Dragonwitch

Etanun crossed the flat rooftop. She snarled at his approach but did not otherwise move. Her fists clenched so hard that her talon nails drove into the flesh of her palms.

“You have not brought me your sword,” she said, spitting sparks between her teeth.

“No,” said he. “Did you really think I would?”

She hadn’t. But it did not matter.

“I will kill you,” she said.

“I know,” he replied.

He put his hands on the altar and pulled himself up to sit with his legs dangling over the edge. She joined him. Side by side they sat, like two old friends who had not spoken in years. Neither was willing to break the silence of time, time which they, though immortal, felt stretching between them. But the moment of slaying must come.

At last Etanun said, “Tell me, dear queen, why do you burn?”

She turned to him, and for a breath, the smoldering coals of her eyes dissolved, and the real eyes that had once been, dark and liquid and beautiful, were visible. For a breath, she could see him through a film of tears.

But with the second breath she spoke in a smoldering voice:

“Have you ever watched an immortal die?”





16


YOU ASKED ME WHY I BURN. Do you recall it now? Do you recall the story of a queen who loved but was not loved in return? Do you recall how you hunted her down, she who had been your friend?

Do you remember the answer to your question?



“Do you?”

The Dragonwitch sat beside the Murderer on the altar, and her body quivered with every stray wind, threatening to break into ashes. Etanun listened silently. Even after she finished her tale, he kept his peace, hearing the rasp of uneasy breath in her lungs, watching her eyes smolder blindly, unable to see even the dark truths she had brought into this mortal realm. The stink of her death was upon her. Yet her body lived on in a death of a life that had driven her to the brink of madness and beyond.

“I am strong,” she said, her voice quavering with vulnerability. “I am neither wholly woman nor wholly dragon, but stronger than either. My fire is hotter even than when I destroyed that mortal woman you chose, hotter than when I burned the Houses of Lights and sent the smoke spiraling to the heavens.”

Etanun looked upon her and saw everything again as though it were all new. The beautiful, frightened creature who came to him and his brother at the Haven. The pain of rejected love in her eyes that he had ignored, even scorned.

He saw the dead body of Klara, the girl he had loved. The dead body of Akilun.

“I am a goddess,” the Dragonwitch said, and her voice was hoarse and shattered. “I am so strong!”

“I am a murderer,” Etanun replied. “I am so weak.”

“See then how the Spheres have sung the cadence of our lives,” said she, and there was cruel laughter in her voice: laughter . . . or tears. “You have paid for your deeds, and I have been rewarded.”

“Is this your reward?” asked Etanun. He indicated the desolation surrounding the temple and slowly spreading across the mountain-encircled land. Not even the rivers, powerful guards on the Near World against the forces of Faerie, could hold it back.

“No,” the Dragonwitch said. “My reward is you.

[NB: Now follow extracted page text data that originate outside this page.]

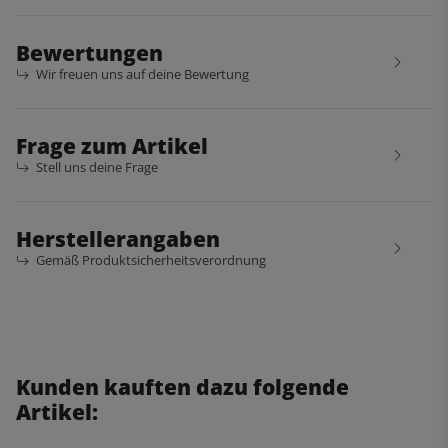
Bewertungen
Wir freuen uns auf deine Bewertung
Frage zum Artikel
Stell uns deine Frage
Herstellerangaben
Gemäß Produktsicherheitsverordnung
Kunden kauften dazu folgende
Artikel:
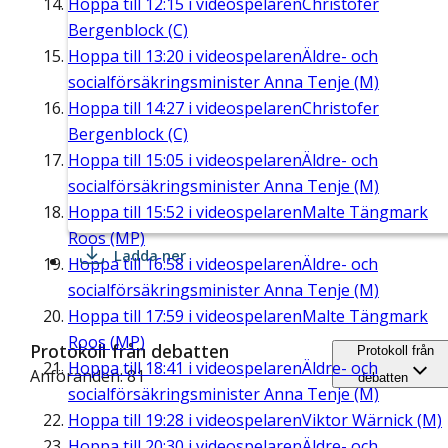
Hoppa till
12:15
i videospelaren
Christofer
Bergenblock (C)
Hoppa till
13:20
i videospelaren
Äldre- och
socialförsäkringsminister Anna Tenje (M)
Hoppa till
14:27
i videospelaren
Christofer
Bergenblock (C)
Hoppa till
15:05
i videospelaren
Äldre- och
socialförsäkringsminister Anna Tenje (M)
Hoppa till
15:52
i videospelaren
Malte Tängmark
Roos (MP)
Ladda ner
Hoppa till
16:58
i videospelaren
Äldre- och
socialförsäkringsminister Anna Tenje (M)
Hoppa till
17:59
i videospelaren
Malte Tängmark
Roos (MP)
Protokoll från debatten
Protokoll från
Hoppa till
18:41
i videospelaren
Äldre- och
Anföranden: 81
debatten
socialförsäkringsminister Anna Tenje (M)
Hoppa till
19:28
i videospelaren
Viktor Wärnick (M)
Hoppa till
20:30
i videospelaren
Äldre- och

Your life at last in my hands. For you are weak and I am strong, and I shall kill you now as you have killed me thrice already: first, when you broke my heart; twice more when you plunged that cursed sword through my armor and into the furnace of my breast.”

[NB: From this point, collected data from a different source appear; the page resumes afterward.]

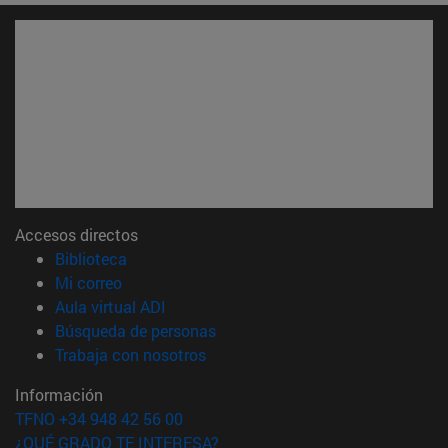
Accesos directos
(abre en nueva ventana)
Biblioteca
(abre en nueva ventana)
Mi correo
(abre en nueva ventana)
Aula virtual ADI
(abre en nueva ventana)
Búsqueda de personas
(abre en nueva ventana)
Trabaja con nosotros
Información
TFNO +34 948 42 56 00
¿QUÉ GRADO TE INTERESA?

Etanun nodded. “Well,” he said, “I expected as much. Being killed by you at the last, that is. It’s poetic. The stuff of ballads to come.”

“Ballads you will never hear,” the Dragonwitch said.

“Thank the Lights Above,” he replied. “I’ve ever been a man of action, not so much for the finer arts. But one thing, Hri Sora, before you kill me. One thing I want you to know.”

Her lips twisted back from her teeth. Ash poured like saliva over her chin, ash that glimmered with building heat. “What is it, Etanun?” she asked. “What excuses do you make for yourself?”

“No excuses,” he said.

She could not see him. But her ears, sharply attuned to his voice, heard the change in it. The loss of age, the melting away of disguises so long assumed as to have nearly become reality. She heard the voice of the Etanun she had once known. The Etanun she had loved. The Etanun who had killed her.

She trembled at the flood of memories that rose inside, choking her, drowning her. He sat there, a being of immortal power and beauty, his skin bronzed, his eyes like star sapphires, every bone, every muscle exquisitely crafted as by the hand of a master sculptor. She recalled it all, and she felt it now, the overwhelming pain of loving this creature, this hero, this slayer.

“I have no excuses anymore, dear queen,” he said. The liquid gold of his voice washed over her, and she shuddered at the dangerous sweetness of it, at the longing it stirred even now in the trembling core of her ashen frame. “Only this.” Etanun took her ravaged face between his hands.

“I love you.”

A perfect silence hung upon the air.

Then the Dragonwitch exploded in a roar of flame.